“Oh my goodness, did they call you in because of me? I’m so sorry again—you could have had a nice morning off for a change, stayed at home with your family.”
I hold on to the news anchor’s chair for balance.
“It’s fine, honestly,” I say, and manage a smile that hurts my face. “I’m looking forward to being a correspondent again to be honest, so I’m delighted you’re back. I actually miss getting out of the studio and covering real stories, meeting real people, you know?”
Her expression remains neutral. I interpret her silence as a way of saying that either she doesn’t agree, or doesn’t believe me.
“If you’re so excited to get out and about again, maybe you should take a look at that murder that broke overnight? The body in the woods?” Cat replies.
“That’s not a bad idea,” says the Thin Controller, appearing by her side and smiling like a monkey with a new banana.
I feel myself start to shrink.
“I haven’t seen the story,” I lie.
I think now might be a good time to pretend I’m sick. I could go home, lock myself away from the world, and drink myself happy—or at least less sad—but Cat Jones continues to speak, the whole team appearing to hang on her every word.
“A woman’s body was found overnight in a place called Blackdown, a sleepy Surrey village according to the wires. It might turn out to be nothing, but you could go check it out maybe? In fact, I insist we find you a camera crew. I’m sure you don’t want to just … hang around here.”
She glances over at what we call the taxi rank—the corner of the newsroom where the general correspondents sit, waiting to be deployed on a story, often not getting on-air at all.
Journalists with specialist subjects—like business, health, entertainment, crime—all sit in offices upstairs. Their days tend to be busy and satisfying, their jobs relatively safe. But things are very different for a humble general correspondent. Some had quite promising careers at one time, but probably pissed off the wrong person, and have been gathering unaired stories like dust ever since.
There is a lot of deadwood in this newsroom, but the tough varnish of media unions can make it tricky to carve out. It is hard to imagine a more humiliating seat in the newsroom for a former news anchor than correspondent corner. I’ve worked too hard for too long to disappear. I am going to find a way to get myself back on-air again, but this is the one story I don’t want to cover.
“Is there anything else?” I ask.
My voice sounds strange, as though the words got strangled.

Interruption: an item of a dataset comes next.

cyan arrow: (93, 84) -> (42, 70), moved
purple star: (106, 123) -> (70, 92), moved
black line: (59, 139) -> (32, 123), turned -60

The Thin Controller shrugs and shakes his head. I notice the light dusting of dandruff on the shoulders of his ill-fitting suit, and he sees me staring at it. I force a final smile to dispel the latest awkward silence.

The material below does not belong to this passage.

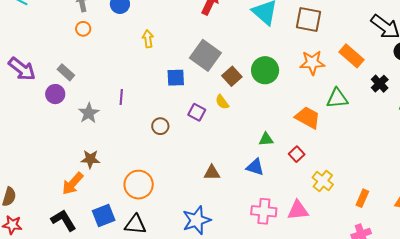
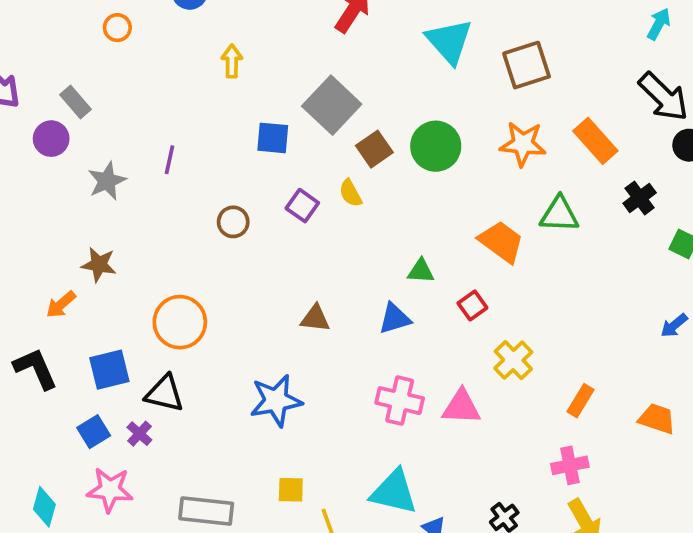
brown square: (309, 20) -> (527, 65), turned -36
blue triangle: (255, 167) -> (395, 318), turned -42
orange arrow: (73, 184) -> (61, 304), size x0.7

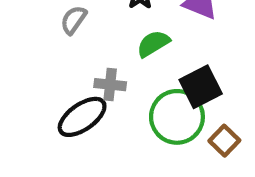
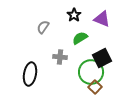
black ellipse: (82, 117) -> (30, 74), moved, turned -45
brown square: (224, 141) -> (95, 87), moved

“Then I guess I’m on my way to Blackdown.”
We all have cracks, the little dents and blemishes that life makes in our hearts and minds, cemented by fear and anxiety, sometimes plastered over with fragile hope. I choose to hide the vulnerable sides of myself as well as I’m able at all times. I choose to hide a lot of things.

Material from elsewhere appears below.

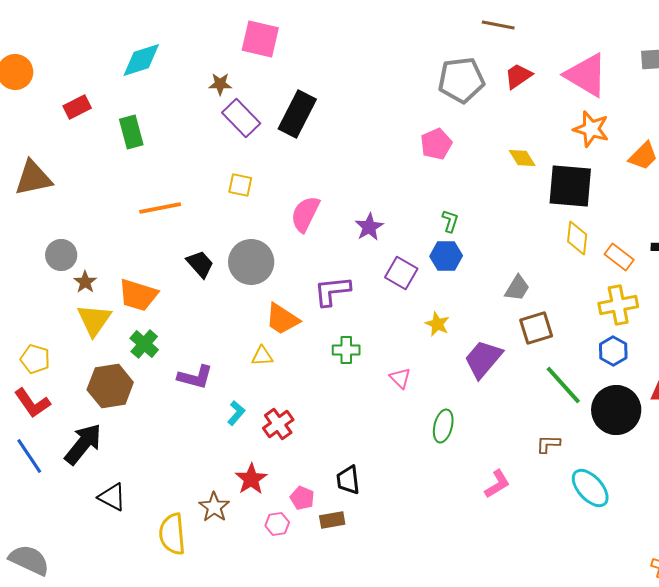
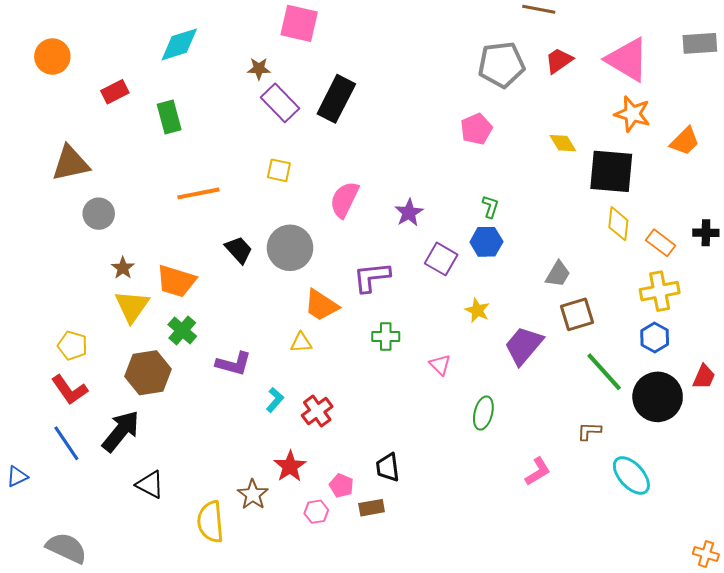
gray circle: (61, 255) -> (99, 214), moved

The only people with no regrets are liars.
The truth is, even though I’d rather be anywhere but here right now, Blackdown is the one place I don’t ever want to go back to. Especially not after last night. Some things are too difficult to explain, even to ourselves.
Killing the first one was easy.
She looked as though she didn’t want to be there when she stepped off the train at Blackdown Station. I could relate to that. I didn’t really want to be there either, but at least I was properly dressed for the cold in an old black sweater. Not like her. It was the last service from Waterloo, so she’d already had a late night, but clearly still had plans for the evening with her red lips, blond hair, and black leather skirt. It looked like the real deal, not fake like the woman wearing it. Her career choice always seemed so selfless and compassionate to others—running a homeless charity—but I knew she was far from being a saint. More like a sinner trying to make up for her wickedness.
Sometimes we all do good things because we feel bad.
Blackdown was deserted, just as it always is at that time of night, so she was the only passenger to get off and walk down the lonely little platform. It’s a sleepy variety of town, where people go home and go to bed early on weeknights, shrouded in a cloak of middle-class manners and conformity. A place where if something bad does happen, people remember how to forget surprisingly quickly.